_Data extracts_
────────────────────
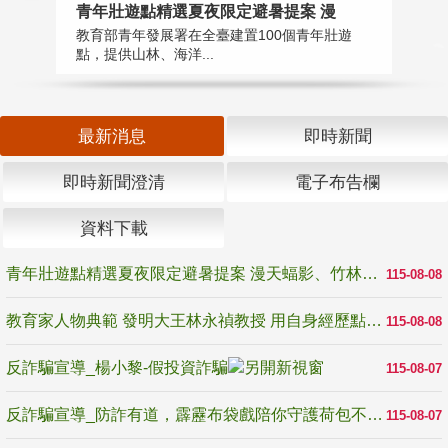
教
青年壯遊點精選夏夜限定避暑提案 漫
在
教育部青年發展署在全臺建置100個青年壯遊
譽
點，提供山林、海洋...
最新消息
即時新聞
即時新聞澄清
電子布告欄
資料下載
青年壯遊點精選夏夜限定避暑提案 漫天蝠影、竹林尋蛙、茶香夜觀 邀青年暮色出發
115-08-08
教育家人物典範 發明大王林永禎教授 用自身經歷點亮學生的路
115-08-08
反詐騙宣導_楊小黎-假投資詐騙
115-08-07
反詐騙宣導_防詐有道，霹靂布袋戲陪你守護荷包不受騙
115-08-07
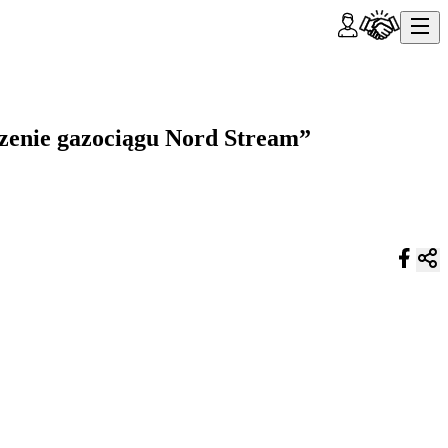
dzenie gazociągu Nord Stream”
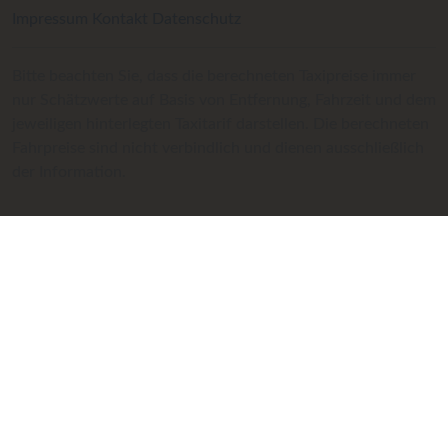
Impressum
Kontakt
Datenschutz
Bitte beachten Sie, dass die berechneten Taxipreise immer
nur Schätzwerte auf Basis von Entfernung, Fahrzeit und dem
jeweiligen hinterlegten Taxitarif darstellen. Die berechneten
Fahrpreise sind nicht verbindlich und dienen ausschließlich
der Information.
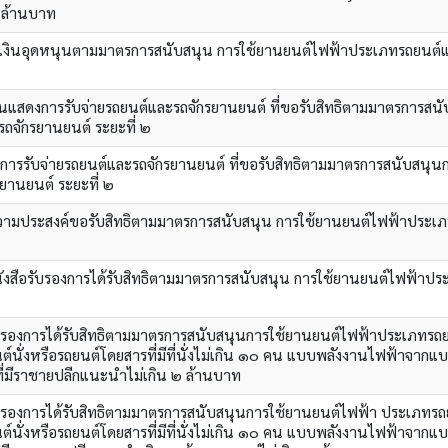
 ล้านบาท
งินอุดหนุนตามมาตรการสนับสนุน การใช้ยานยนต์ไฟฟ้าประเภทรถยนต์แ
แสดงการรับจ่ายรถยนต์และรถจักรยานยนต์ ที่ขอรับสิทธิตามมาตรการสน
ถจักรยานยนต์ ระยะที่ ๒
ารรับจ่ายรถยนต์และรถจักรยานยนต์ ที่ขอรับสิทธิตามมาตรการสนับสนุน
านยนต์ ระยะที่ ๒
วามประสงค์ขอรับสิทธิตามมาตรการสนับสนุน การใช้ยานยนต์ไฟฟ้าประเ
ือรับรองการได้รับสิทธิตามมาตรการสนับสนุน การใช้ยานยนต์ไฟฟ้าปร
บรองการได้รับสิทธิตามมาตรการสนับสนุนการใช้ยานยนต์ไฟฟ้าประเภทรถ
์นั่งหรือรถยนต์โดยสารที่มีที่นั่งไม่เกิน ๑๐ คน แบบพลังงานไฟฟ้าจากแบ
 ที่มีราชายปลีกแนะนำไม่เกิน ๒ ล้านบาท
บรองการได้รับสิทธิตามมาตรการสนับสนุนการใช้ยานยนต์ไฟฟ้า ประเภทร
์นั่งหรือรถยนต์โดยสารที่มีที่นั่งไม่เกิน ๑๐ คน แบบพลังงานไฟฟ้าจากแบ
────────────────────
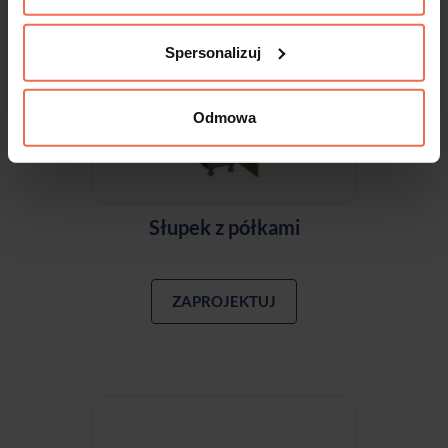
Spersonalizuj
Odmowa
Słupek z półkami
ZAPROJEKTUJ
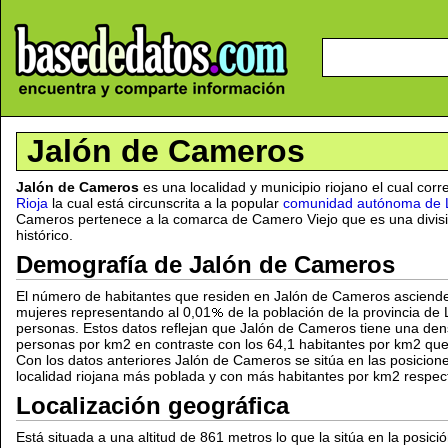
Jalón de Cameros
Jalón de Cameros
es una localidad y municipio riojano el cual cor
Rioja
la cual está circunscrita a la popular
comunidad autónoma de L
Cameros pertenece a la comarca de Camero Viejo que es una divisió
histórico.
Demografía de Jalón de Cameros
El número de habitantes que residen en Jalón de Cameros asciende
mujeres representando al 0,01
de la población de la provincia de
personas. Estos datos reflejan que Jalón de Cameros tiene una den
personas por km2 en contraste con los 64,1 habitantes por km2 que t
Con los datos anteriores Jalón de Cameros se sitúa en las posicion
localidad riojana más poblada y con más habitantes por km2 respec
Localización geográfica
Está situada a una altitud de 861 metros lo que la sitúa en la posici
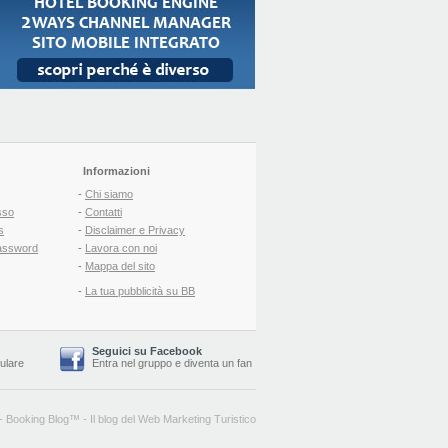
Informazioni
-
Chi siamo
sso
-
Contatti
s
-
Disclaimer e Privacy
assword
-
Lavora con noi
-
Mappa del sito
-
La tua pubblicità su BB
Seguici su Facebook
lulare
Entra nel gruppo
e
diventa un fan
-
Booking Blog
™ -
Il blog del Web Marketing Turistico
────────────────────
_Assignment_
Start with the line above containing "Está situada a" and end with the line containing "Il blog del Web Marketing Turistico". Set down that stretch exactly, without any pictures.

_Exercise answer_
Está situada a una altitud de 861 metros lo que la sitúa en la posici
Informazioni
-
Chi siamo
sso
-
Contatti
s
-
Disclaimer e Privacy
assword
-
Lavora con noi
-
Mappa del sito
-
La tua pubblicità su BB
Seguici su Facebook
lulare
Entra nel gruppo
e
diventa un fan
-
Booking Blog
™ -
Il blog del Web Marketing Turistico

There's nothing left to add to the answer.